Systems Analysis and Design & Object-Oriented Programming
Federal University of Paraíba – Campus IV (Rio Tinto)
This material refers to the courses Systems Analysis and Design and Object-Oriented Programming, taught in the Computer Science Teaching Degree and Information Systems programs at Campus IV of UFPB.
The course structure integrates theoretical foundations of Software Engineering with practical object-oriented development, emphasizing maintainability, architectural quality, and professional best practices.
Course Content Structure
1. Object-Oriented Programming Foundations
- Visibility and Encapsulation
- Class Relationships and Inheritance
- Polymorphism
- Exception Handling
- Automated Software Testing
Objective: Strengthen structural foundations of object-oriented development, ensuring mastery of abstraction, encapsulation, extensibility, and robustness.

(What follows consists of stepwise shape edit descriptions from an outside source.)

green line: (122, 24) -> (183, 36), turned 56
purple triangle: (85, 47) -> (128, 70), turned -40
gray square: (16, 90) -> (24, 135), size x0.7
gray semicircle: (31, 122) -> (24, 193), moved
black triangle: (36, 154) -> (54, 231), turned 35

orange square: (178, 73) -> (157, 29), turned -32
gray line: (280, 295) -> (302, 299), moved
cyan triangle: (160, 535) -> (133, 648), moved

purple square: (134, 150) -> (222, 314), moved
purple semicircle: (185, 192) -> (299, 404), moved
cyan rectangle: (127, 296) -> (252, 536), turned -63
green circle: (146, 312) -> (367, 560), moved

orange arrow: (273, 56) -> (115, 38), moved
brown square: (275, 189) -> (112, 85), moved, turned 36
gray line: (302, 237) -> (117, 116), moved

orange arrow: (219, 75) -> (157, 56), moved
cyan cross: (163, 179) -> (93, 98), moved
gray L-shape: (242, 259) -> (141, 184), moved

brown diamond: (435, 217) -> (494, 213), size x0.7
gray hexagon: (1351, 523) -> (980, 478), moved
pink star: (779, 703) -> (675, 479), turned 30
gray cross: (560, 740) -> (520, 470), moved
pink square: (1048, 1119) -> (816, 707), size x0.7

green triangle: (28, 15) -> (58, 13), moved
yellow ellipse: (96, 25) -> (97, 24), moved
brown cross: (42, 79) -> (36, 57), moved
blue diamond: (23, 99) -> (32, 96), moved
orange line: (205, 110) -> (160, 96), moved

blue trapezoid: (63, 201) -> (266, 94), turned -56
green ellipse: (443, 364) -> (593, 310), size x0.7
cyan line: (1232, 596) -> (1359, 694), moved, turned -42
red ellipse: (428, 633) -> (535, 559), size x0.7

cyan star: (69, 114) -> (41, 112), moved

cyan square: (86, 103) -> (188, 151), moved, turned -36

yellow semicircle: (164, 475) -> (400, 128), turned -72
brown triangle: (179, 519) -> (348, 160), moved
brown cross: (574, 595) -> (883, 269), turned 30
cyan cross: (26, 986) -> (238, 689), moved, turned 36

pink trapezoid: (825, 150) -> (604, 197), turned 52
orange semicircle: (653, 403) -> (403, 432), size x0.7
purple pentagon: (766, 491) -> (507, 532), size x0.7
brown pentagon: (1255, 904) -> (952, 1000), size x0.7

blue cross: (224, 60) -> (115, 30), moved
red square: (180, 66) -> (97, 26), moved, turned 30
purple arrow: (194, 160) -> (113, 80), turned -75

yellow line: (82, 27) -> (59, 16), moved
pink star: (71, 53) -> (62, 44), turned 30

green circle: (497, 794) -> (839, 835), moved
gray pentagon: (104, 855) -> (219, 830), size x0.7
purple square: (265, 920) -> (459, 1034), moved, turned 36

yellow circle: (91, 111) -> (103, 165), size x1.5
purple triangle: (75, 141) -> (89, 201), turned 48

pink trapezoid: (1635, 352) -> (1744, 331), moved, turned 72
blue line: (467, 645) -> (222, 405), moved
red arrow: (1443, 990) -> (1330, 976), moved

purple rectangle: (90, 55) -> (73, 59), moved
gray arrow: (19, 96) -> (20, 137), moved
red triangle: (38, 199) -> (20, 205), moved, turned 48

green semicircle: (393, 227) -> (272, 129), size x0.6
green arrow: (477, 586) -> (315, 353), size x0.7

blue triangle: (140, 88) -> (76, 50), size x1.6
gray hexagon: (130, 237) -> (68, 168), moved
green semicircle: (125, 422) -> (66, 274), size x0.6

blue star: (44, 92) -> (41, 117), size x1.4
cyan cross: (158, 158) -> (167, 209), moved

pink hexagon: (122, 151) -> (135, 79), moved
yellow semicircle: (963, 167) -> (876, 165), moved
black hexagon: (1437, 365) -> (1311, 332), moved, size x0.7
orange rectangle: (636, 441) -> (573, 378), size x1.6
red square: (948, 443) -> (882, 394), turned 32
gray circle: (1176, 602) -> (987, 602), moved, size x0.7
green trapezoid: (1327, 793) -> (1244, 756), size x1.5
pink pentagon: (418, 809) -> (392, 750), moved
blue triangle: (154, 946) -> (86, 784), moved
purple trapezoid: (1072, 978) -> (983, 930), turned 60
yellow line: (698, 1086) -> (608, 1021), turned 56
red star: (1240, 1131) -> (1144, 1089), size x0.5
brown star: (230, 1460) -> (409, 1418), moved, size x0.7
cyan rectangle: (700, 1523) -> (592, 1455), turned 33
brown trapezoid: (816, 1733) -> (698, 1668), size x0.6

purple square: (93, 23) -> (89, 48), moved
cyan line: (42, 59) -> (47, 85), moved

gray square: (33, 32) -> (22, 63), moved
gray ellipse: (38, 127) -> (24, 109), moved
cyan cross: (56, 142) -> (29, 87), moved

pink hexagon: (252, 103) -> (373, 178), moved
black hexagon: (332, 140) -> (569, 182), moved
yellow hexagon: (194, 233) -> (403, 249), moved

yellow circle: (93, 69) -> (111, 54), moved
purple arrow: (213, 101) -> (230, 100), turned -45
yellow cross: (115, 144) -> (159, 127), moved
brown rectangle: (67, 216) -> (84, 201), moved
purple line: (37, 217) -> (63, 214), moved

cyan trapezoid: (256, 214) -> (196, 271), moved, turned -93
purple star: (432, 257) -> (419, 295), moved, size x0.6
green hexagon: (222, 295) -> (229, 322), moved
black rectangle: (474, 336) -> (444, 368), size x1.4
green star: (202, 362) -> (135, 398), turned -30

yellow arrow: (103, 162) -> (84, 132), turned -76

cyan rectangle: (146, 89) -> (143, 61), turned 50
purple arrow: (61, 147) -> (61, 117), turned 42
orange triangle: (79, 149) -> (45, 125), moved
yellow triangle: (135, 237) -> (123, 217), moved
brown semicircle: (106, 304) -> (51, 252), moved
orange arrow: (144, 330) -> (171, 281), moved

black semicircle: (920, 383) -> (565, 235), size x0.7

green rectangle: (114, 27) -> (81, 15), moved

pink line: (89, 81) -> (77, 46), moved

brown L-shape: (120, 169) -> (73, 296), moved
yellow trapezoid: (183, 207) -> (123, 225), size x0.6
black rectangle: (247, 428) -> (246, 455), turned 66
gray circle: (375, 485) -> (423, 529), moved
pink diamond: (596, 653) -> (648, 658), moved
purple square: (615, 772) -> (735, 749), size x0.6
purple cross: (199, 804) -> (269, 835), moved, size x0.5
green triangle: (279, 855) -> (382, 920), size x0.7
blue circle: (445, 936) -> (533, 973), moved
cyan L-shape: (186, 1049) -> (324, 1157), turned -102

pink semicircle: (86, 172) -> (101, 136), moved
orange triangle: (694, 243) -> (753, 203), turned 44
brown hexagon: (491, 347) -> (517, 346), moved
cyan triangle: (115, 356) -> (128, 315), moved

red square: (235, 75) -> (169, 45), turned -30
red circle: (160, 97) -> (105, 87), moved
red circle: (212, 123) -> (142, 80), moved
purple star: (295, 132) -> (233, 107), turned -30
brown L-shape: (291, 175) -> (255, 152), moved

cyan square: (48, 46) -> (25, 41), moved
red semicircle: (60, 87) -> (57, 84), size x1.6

2. Software Architecture and Evolution
- Modern Software Architecture
- Software Evolution and Refactoring
- Designing Software with Responsibility
- Advanced GRASP Patterns
Objective: Develop the ability to design systems with low coupling, high cohesion, and well-distributed responsibilities across components.
3. Design Principles
- S.O.L.I.D Principles
- Modularity Best Practices
- Separation of Responsibilities
- Dependency Control
Objective: Apply core principles that promote sustainable, maintainable, and scalable software systems.
4. Design Patterns
Creational Patterns
- Factory Method
- Abstract Factory
- Builder
- Singleton
Structural Patterns
- Adapter
- Decorator
- Facade
- Composite
Behavioral Patterns
- Strategy
- Observer
- Command
- Template Method
Objective: Recognize recurring design problems and apply established solutions grounded in classical Software Engineering literature.
Teaching Methodology
- Dialogical lectures supported by theoretical foundations;
- Case study modeling and analysis;
- Legacy code refactoring exercises;
- Pattern-oriented implementation activities;
- Use of automated testing as a validation tool for design decisions.
Competencies Developed
By the end of the courses, students are expected to:
- Design object-oriented systems with clearly defined responsibilities;
- Apply SOLID principles in real-world scenarios;
- Refactor legacy code to improve structural quality;
- Select and implement appropriate design patterns;
- Develop software with focus on maintainability, scalability, and architectural integrity.